■ TASK ITEM
Wherever a line of the records contains "offrir", copy that line.

■ PROVIDED ENTRIES
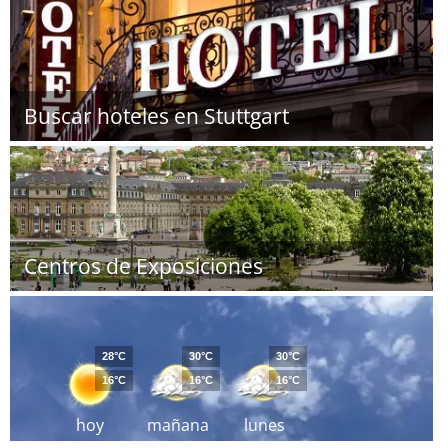
Buscar hoteles en Stuttgart
Centros de Exposiciones
28°C
30°C
30°C
16°C
16°C
16°C
hoy
mañana
lunes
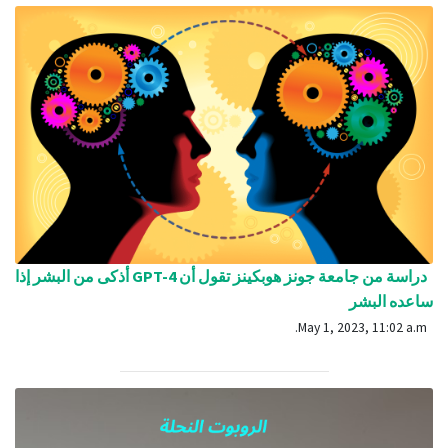
دراسة من جامعة جونز هوبكينز تقول أن GPT-4 أذكى من البشر إذا
ساعده البشر
May 1, 2023, 11:02 a.m.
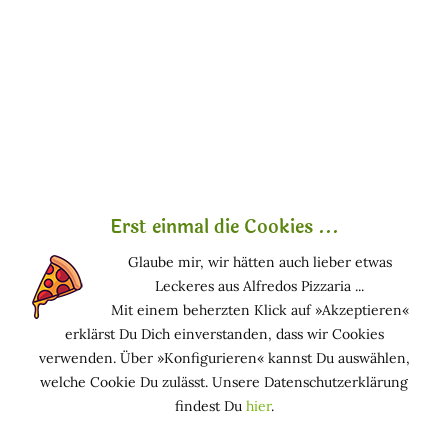
annehmen, oder? Die Arbeit ist anstrengend, die
Wertschätzung gering und die Bezahlung -im
Vergleich zu anderen Berufen- oft schlecht.
Besonders in der Weihnachtszeit, der Hochsaison für
das Verschicken von Paketen, sollten wir mit den
Zustellfahrern Nachsicht zeigen und ihnen die Arbeit
erleichtern. Immerhin spielen sie quasi
„Weihnachtsmann“ für uns, versuchen alle Briefe und
Päckchen rechtzeitig zum Heiligabend unter dem
Erst einmal die Cookies ...
Tannenbaum liegen zu haben.
Glaube mir, wir hätten auch lieber etwas
Nur haben sie keinen magischen Schlitten der fliegen
Leckeres aus Alfredos Pizzaria ...
kann, sondern sind reale lebende, arbeitende
Mit einem beherzten Klick auf »Akzeptieren«
Menschen. Wir können ihnen den Tag mit einfachen
erklärst Du Dich einverstanden, dass wir Cookies
Dingen erleichtern.
verwenden. Über »Konfigurieren« kannst Du auswählen,
welche Cookie Du zulässt. Unsere Datenschutzerklärung
findest Du
hier
.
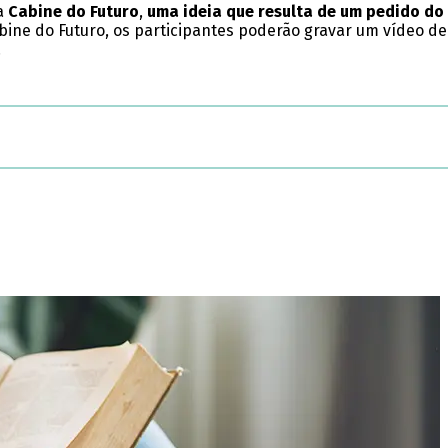
a
Cabine do Futuro
,
uma ideia que resulta de um pedido d
ine do Futuro, os participantes poderão gravar um vídeo de 1
.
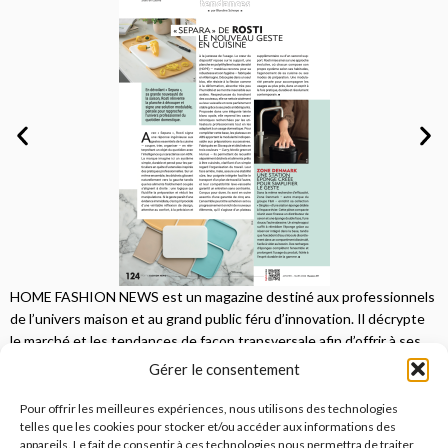
HOME FASHION NEWS est un magazine destiné aux professionnels
de l’univers maison et au grand public féru d’innovation. Il décrypte
le marché et les tendances de façon transversale afin d’offrir à ses
lecteurs une vision complète.
Gérer le consentement
JE M'ABONNE
Pour offrir les meilleures expériences, nous utilisons des technologies
telles que les cookies pour stocker et/ou accéder aux informations des
appareils. Le fait de consentir à ces technologies nous permettra de traiter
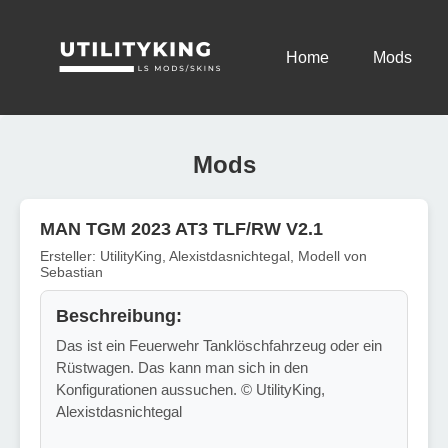
Home
Mods
Mods
MAN TGM 2023 AT3 TLF/RW V2.1
Ersteller: UtilityKing, Alexistdasnichtegal, Modell von
Sebastian
Beschreibung:
Das ist ein Feuerwehr Tanklöschfahrzeug oder ein
Rüstwagen. Das kann man sich in den
Konfigurationen aussuchen. © UtilityKing,
Alexistdasnichtegal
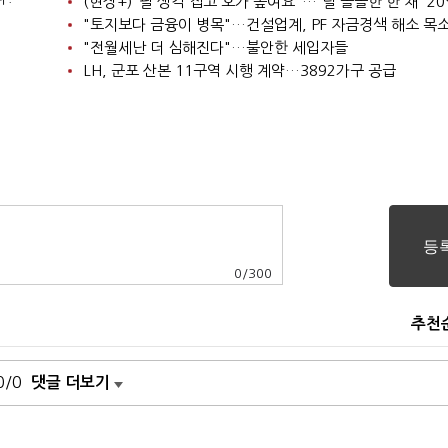
"토지보다 금융이 병목"…건설업계, PF 자금경색 해소 목
"전월세난 더 심해진다"…불안한 세입자들
LH, 군포 산본 11구역 시행 계약…3892가구 공급
0
/
300
추천
0/0
댓글 더보기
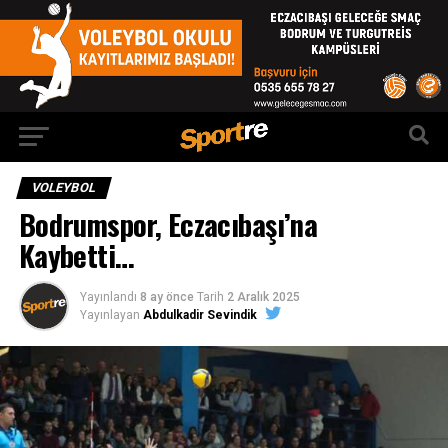
VOLEYBOL
Bodrumspor, Eczacıbaşı’na
Kaybetti…
Yayınlandı
8 ay önce
Tarih
2 Aralık 2025
Yayınlayan
Abdulkadir Sevindik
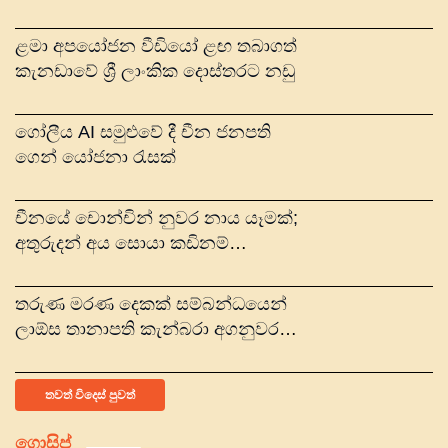
පදවියකට
ළමා අපයෝජන වීඩියෝ ළඟ තබාගත්
කැනඩාවේ ශ්‍රී ලාංකික දොස්තරට නඩු
ගෝලීය AI සමුළුවේ දී චීන ජනපති
ගෙන් යෝජනා රැසක්
චීනයේ චොන්චින් නුවර නාය යෑමක්;
අතුරුදන් අය සොයා කඩිනම්
මෙහෙයුම්
තරුණ මරණ දෙකක් සම්බන්ධයෙන්
ලාඕස තානාපති කැන්බරා අගනුවරට
කැඳවයි
තවත් විදෙස් පුවත්
ගොසිප්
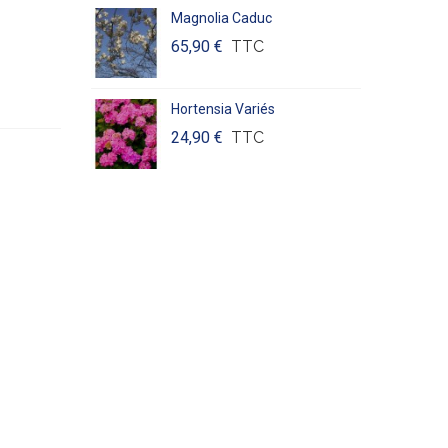
Magnolia Caduc
65,90 €
TTC
Hortensia Variés
24,90 €
TTC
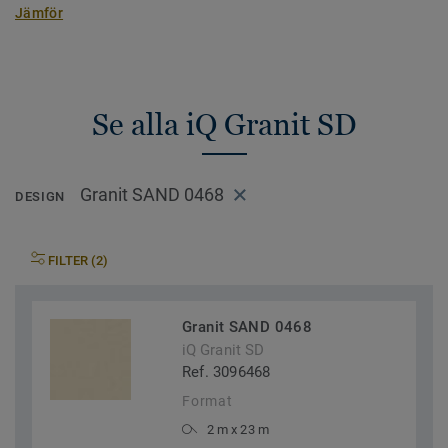
Jämför
Se alla iQ Granit SD
Granit SAND 0468
DESIGN
FILTER (2)
Granit SAND 0468
iQ Granit SD
Ref. 3096468
Format
2 m x 23 m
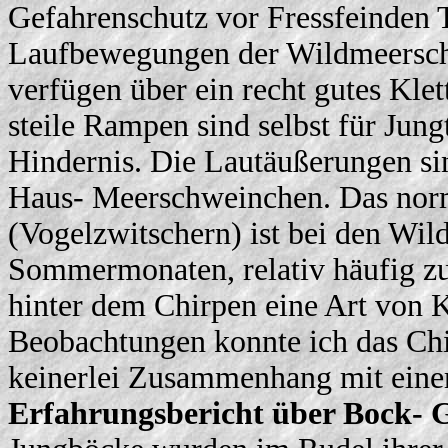
Gefahrenschutz vor Fressfeinden T
Laufbewegungen der Wildmeerschw
verfügen über ein recht gutes Kle
steile Rampen sind selbst für Jun
Hindernis. Die Lautäußerungen si
Haus- Meerschweinchen. Das norm
(Vogelzwitschern) ist bei den Wi
Sommermonaten, relativ häufig zu
hinter dem Chirpen eine Art von 
Beobachtungen konnte ich das Chi
keinerlei Zusammenhang mit einer
Erfa
hrungsbericht über Bock-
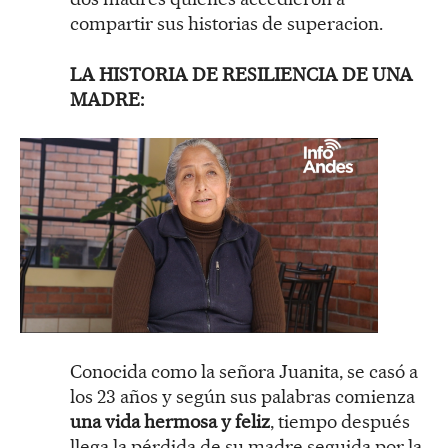
compartir sus historias de superacion.
LA HISTORIA DE RESILIENCIA DE UNA
MADRE:
Conocida como la señora Juanita, se casó a
los 23 años y según sus palabras comienza
una
vida hermosa y feliz
, tiempo después
llega la pérdida de su madre seguida por la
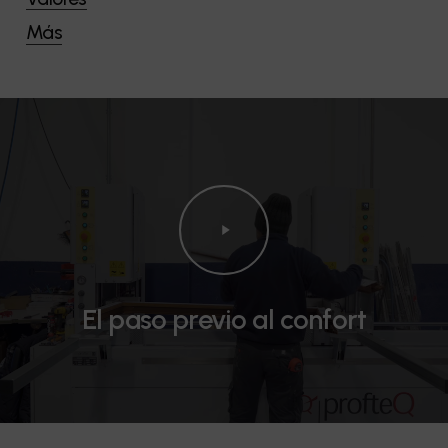
Más
Play
Video
El paso previo al confort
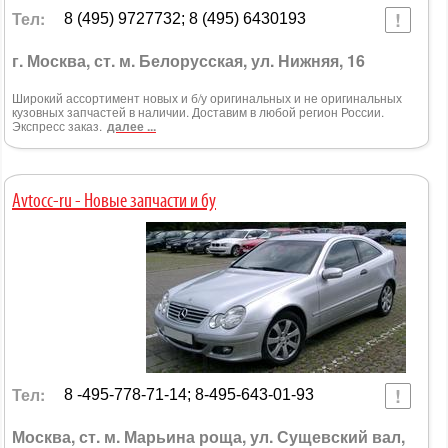
Тел:
8 (495) 9727732; 8 (495) 6430193
г. Москва, ст. м. Белорусская, ул. Нижняя, 16
Широкий ассортимент новых и б/у оригинальных и не оригинальных
кузовных запчастей в наличии. Доставим в любой регион России.
Экспресс заказ.
далее ...
Avtocc-ru - Новые запчасти и бу
Тел:
8 -495-778-71-14; 8-495-643-01-93
Москва, ст. м. Марьина роща, ул. Сущевский вал,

■ SOLUTION TO THE PROBLEM
le marché et les tendances de façon transversale afin d’offrir à ses
Pour offrir les meilleures expériences, nous utilisons des technologies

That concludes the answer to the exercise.